Let us define a countable model $\cal{M}$ = $(M,+_M ,\cdot_M, <_M)$ of $Q$ (Robinson arithmetic) to have a (primitive) recursive presentation if $\cal{M}$ is isomorphic to $(\omega, \oplus, \otimes)$, where $\omega$ is the set of natural numbers, and $\oplus$, and $\otimes$ are (primitive) recursive functions.
Similarly we can define what it means for $\cal{M}$ to have a feasible presentation, by insisting that $\oplus$, and $\otimes$ are polynomial-time computable functions (and representing natural numbers by their base-2 representations).
Questions.
(1) Is there a nonstandard model of the fragment IOpen of $PA$ with a feasible presentation?

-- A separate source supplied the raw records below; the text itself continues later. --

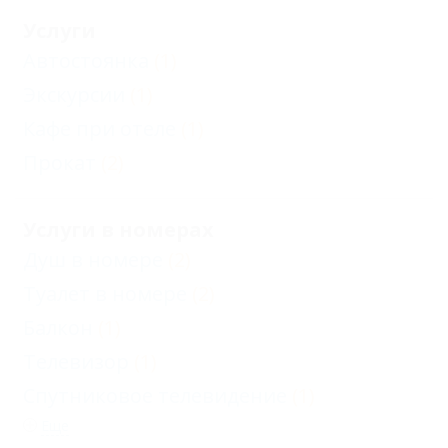
Услуги
Автостоянка
(1)
Экскурсии
(1)
Кафе при отеле
(1)
Прокат
(2)
Услуги в номерах
Душ в номере
(2)
Туалет в номере
(2)
Балкон
(1)
Телевизор
(1)
Спутниковое телевидение
(1)
Еще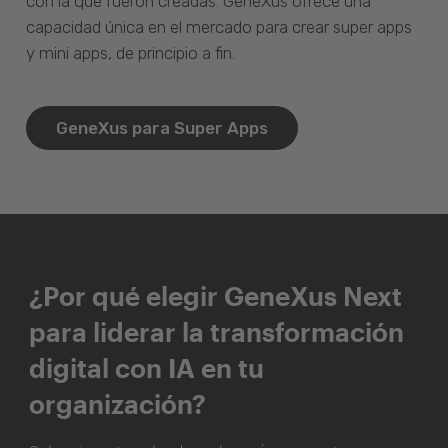
con la que fueron creadas. GeneXus ofrece una
capacidad única en el mercado para crear super apps
y mini apps, de principio a fin.
GeneXus para Super Apps
¿Por qué elegir GeneXus Next
para liderar la transformación
digital con IA en tu
organización?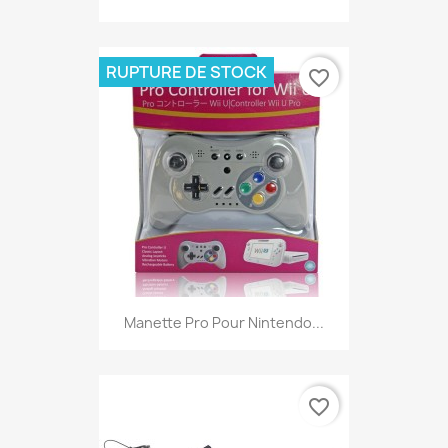
RUPTURE DE STOCK
favorite_border
Manette Pro Pour Nintendo...
favorite_border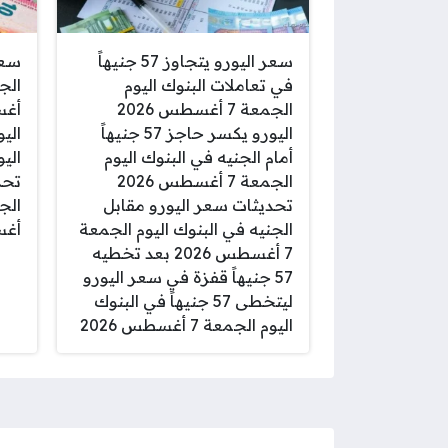
سعر اليورو يتجاوز 57 جنيهاً
سعر
في تعاملات البنوك اليوم
الجمعة 7 أغسطس 2026
اليورو يكسر حاجز 57 جنيهاً
الي
أمام الجنيه في البنوك اليوم
الجمعة 7 أغسطس 2026
تحد
تحديثات سعر اليورو مقابل
الجنيه في البنوك اليوم الجمعة
أغسط
7 أغسطس 2026 بعد تخطيه
57 جنيهاً قفزة في سعر اليورو
ليتخطى 57 جنيهاً في البنوك
اليوم الجمعة 7 أغسطس 2026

IOpen is a subsystem of Peano arithmetic whose induction axioms are limited to open (quantifier free) formulae.
(2) Suppose a model $\cal{M}$ of IOpen has a recursive (i.e., computable) presentation, does $\cal{M}$ also a primitive recursive presentation? If so, and the answer to (1) is positive, does it have a feasible presentation?
Motivation for the Questions.
Shepherdson (1967) showed that (a) models of IOpen are precisely the integer parts of real closed fields; and (b) in contrast to $PA$, there are nonstandard models of IOpen that have a recursive presentation.

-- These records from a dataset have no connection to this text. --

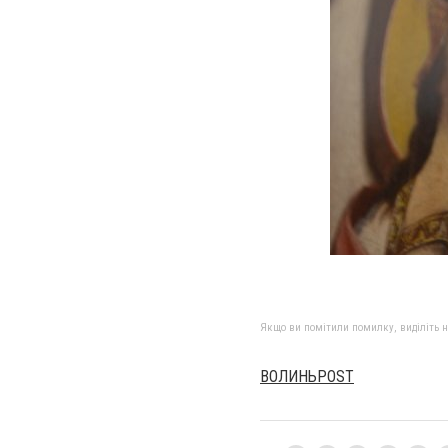
Якщо ви помітили помилку, виділіть нео
ВОЛИНЬPOST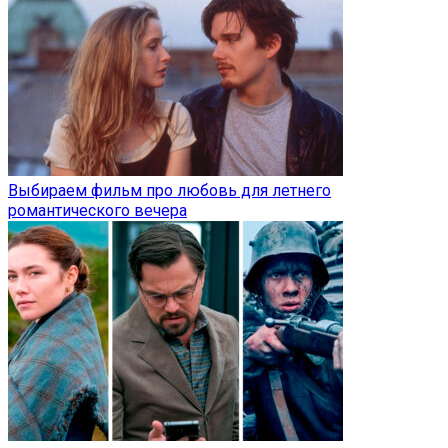
Выбираем фильм про любовь для летнего
романтического вечера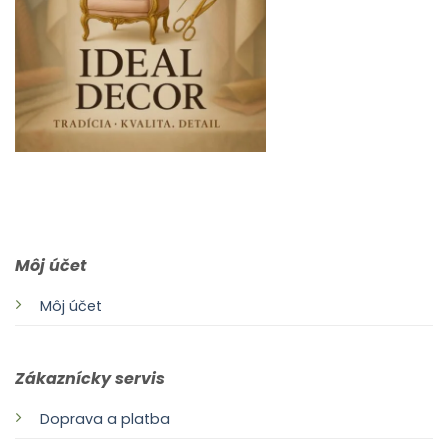
0903 283 952
info@idealdecor.sk
Môj účet
Môj účet
Zákaznícky servis
Doprava a platba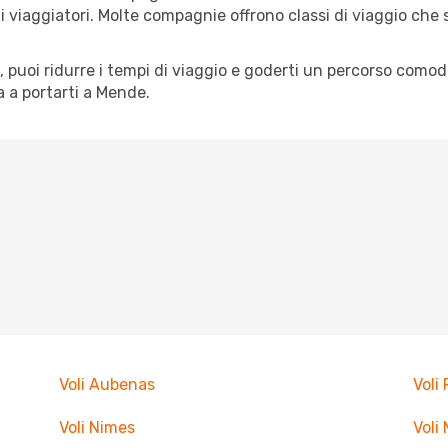
pi di viaggiatori. Molte compagnie offrono classi di viaggio ch
tà, puoi ridurre i tempi di viaggio e goderti un percorso comod
 a portarti a Mende.
Voli Aubenas
Voli
Voli Nimes
Voli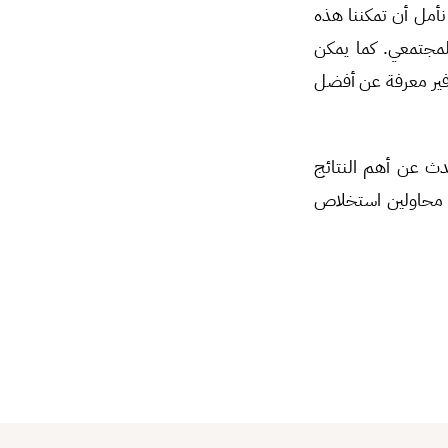
نأمل أن تمكننا هذه
لمجتمعي. كما يمكن
وفير معرفة عن أفضل
حدث عن أهم النتائج
 محاولين استخلاص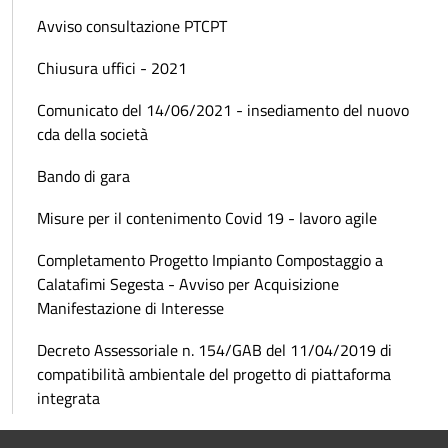
Avviso consultazione PTCPT
Chiusura uffici - 2021
Comunicato del 14/06/2021 - insediamento del nuovo
cda della società
Bando di gara
Misure per il contenimento Covid 19 - lavoro agile
Completamento Progetto Impianto Compostaggio a
Calatafimi Segesta - Avviso per Acquisizione
Manifestazione di Interesse
Decreto Assessoriale n. 154/GAB del 11/04/2019 di
compatibilità ambientale del progetto di piattaforma
integrata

As shown in this paper (which appeared in Theor. Comp. Sci. 2017), in certain classes of structures the notion of having a recursive presentation coincides with the notion of having a primitive recursive presentation; and in some other classes of structures, these two notions diverge (but the paper does not address the status of models of arithmetic).
Shepherdson's work was extended by a number of researchers, including Berarducci, Otero, Moniri, and most recently (to my knowledge) Mohsenipour, who constructed a recursive nonstandard model for IOpen with the GCD property and cofinal primes (in the reference below, he informed me that his construction results in a primitive recursive presentation).
Mohsenipour, Shahram, A recursive nonstandard model for open induction with GCD property and cofinal primes. (English summary) Logic in Tehran, 227–238, Lect. Notes Log., 26, Assoc. Symbol. Logic, La Jolla, CA, 2006.